Life Insurers May Find New Growth in Wellness

Related Expertise: Life Insurance, Insurance Industry, Data and Analytics

Life Insurers May Find New Growth in Wellness

By Rebecca Waddell

In light of this year’s world-changing events, US consumers are taking a fresh look at life insurance. For many, there is a heightened awareness of the value of protecting loved ones. And there is also a growing interest in the steps they can take to safeguard their own physical health. That interest was already evident before COVID-19 became a health crisis, but it is likely to become even more pronounced now.
This personal health push provides an opportunity for the life insurance industry. What if life insurers—typically focused on mortality—could “flip the frame” to disease prevention and longevity?

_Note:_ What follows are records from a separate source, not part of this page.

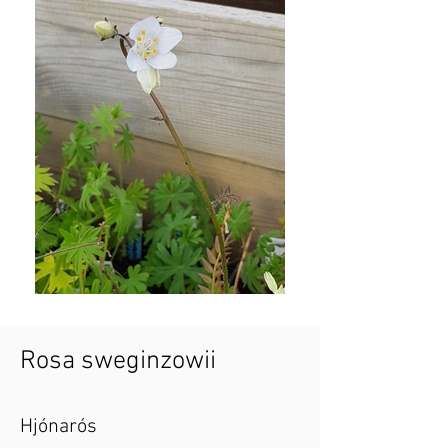
Rosa sweginzowii
Hjónarós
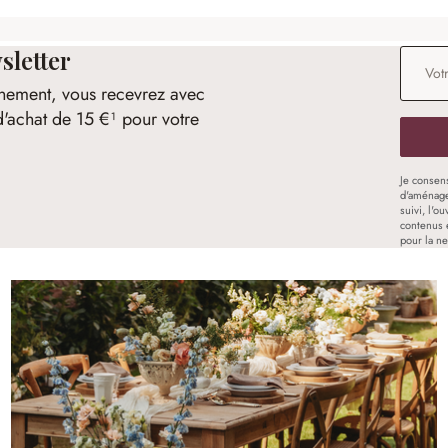
sletter
Adresse
nement, vous recevrez avec
d'achat de 15 €¹ pour votre
Je consen
d'aménage
suivi, l'o
contenus 
pour la ne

What if they became partners in the effort to live the longest, healthiest life possible?

We began talking with executives about this idea early in 2020. With the growing availability of consumer health data and people’s increased reliance on digital sources of information, we thought there might be a chance for life insurers to step into a new role. Wellness, in our view, is a chance for life insurers to improve their performance by doing something good for their customers.

A Route to Increased Engagement

The business for which life insurance carriers are best known—financial protection—doesn’t provide much opportunity for interacting with customers. There just aren’t a lot of reasons for customers to contact their life insurance carriers over the course of a year. Life insurers typically don’t provide vital information to their customers on a regular basis or offer services to improve customers’ everyday lives. It’s more that the policies are there if they’re ever needed.

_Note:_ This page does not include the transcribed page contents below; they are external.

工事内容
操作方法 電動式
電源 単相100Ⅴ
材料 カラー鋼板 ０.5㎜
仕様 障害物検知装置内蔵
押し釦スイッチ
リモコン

From a business perspective, this lack of ongoing engagement is problematic. It limits insurers’ ability to identify new ways of helping customers and to engender loyalty. Indeed, attrition is an increasing problem in life insurance. Approximately 57% of US adults carry a life insurance policy today, whether group or individual—down six percentage points from 2011. And only 34% of millennials own individual life insurance policies. That’s a very low number in a key customer cohort.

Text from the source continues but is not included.